For larger organisations seeking to adapt their working ethos, the first step is to evaluate honestly their current working culture. This will inform the changes needed to transform the organisation. In many cases, this means a transition from a silo mentality to empowered small cross-functional units allowing decisions to be delegated and issues resolved quickly.
3. Measure Success
In order to evaluate their progress, teams need to agree a transparent method to assess the value delivered by Agile initiatives. The criterion to be measured should flow from the corporate vision. Even so, this is not an easy task; a 2017 global survey by the Scrum Alliance, a non-profit organisation in the Agile community, showed that for 41% of participants, measuring value was their greatest challenge. Measurement of value is normally made in two dimensions, that of the agile transformation itself, and that of each individual product.
In order for teams to correctly assess the value of a product, there should be regular reassessment. The metrics should be bespoke and relevant to the product and value should be measured not solely by financial gains but also on the true benefit gained by the customer.
At Kumoco, we are active members of a working group that is focused on reviewing how best to deliver agile in the workplace. Gabrielle Benefield, who previously led the role of Agile transformation at Yahoo! is the founding member. A key area the working group is reviewing is how to improve the assessment of measurable outcomes from implementing Agile.

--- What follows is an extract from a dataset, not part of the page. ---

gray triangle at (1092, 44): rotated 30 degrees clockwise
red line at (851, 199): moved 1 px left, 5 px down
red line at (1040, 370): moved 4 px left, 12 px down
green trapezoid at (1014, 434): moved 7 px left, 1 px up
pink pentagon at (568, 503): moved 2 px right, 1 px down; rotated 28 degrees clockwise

4. Pace Yourself – Start With Pilots, Then Scale Up As Confidence And Ambition Grow
It’s important to start small, demonstrating that the organisation can adopt agile ways of working and succeed. Choose a product or project and set it up for success by creating a cross functional team and providing experienced support and coaching to the team. Once the pilot demonstrates the value derived from agile methods, celebrate the success allow key team members to help evangelise the transformation. Invite pilot team members to make guest appearances at training sessions and project kickoffs.
The next step is to have a scaling strategy with the aim of ensuring that all new projects have the support required to ensure success with this new way of working. Embed in new teams some staff who have already been part of successful pilot projects. Consider setting up an Agile Community of Practice and a centre of excellence to guide new projects through the learning process.

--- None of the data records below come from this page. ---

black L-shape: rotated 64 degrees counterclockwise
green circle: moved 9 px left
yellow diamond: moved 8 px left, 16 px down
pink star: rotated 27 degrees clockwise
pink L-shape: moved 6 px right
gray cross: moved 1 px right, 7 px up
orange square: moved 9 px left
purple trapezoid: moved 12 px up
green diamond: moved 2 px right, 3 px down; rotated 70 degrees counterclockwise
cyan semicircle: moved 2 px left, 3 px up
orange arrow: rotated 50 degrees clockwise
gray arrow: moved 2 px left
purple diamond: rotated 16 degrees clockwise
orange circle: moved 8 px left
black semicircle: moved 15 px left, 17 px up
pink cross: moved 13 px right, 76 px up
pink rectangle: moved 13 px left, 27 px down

5. Train And Mentor Your Staff
The biggest mistake we see is taking existing project delivery staff and expecting them to be able to take on new Agile roles without prior experience. The roles of scrum master, product owner or kanban lead are significantly different to those of project or programme manager and require experienced hires to fill them. Whilst it is not expected that everybody on the team will have worked in an agile way before, it crucial that these key roles are filled by experienced hires and have coaching support.

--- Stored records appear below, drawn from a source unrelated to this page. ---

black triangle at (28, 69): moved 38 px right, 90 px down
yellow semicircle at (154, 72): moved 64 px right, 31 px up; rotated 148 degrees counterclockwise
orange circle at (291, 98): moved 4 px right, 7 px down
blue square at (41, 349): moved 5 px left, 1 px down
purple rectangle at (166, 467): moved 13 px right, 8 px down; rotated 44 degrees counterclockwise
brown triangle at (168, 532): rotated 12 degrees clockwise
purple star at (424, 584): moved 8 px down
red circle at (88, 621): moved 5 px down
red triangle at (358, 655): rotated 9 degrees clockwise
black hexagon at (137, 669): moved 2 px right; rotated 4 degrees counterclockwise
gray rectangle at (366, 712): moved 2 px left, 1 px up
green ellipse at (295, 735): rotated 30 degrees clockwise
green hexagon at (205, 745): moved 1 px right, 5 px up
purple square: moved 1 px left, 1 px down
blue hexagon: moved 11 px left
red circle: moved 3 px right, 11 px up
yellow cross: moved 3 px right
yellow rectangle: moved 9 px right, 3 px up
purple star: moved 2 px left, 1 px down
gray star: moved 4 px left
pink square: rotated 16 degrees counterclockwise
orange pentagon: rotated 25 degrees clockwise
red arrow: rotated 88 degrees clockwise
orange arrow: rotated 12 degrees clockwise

It is important to develop an internal capability, and to ensure experience is retained. This means ensuring your staff are supported beyond the first few months. Two days of training and being part of an Agile team for three months does not give an individual the experience to lead and drive new projects; they still need ongoing coaching support to provide the full lifecycle experience required.
In summary, for Agile to be a success, it is a journey that your whole organisation needs to be part of. There must be a clear vision and measurable outcomes to prove the transformation is working. A mindset of continuous improvement will allow you to quickly adapt as market conditions change.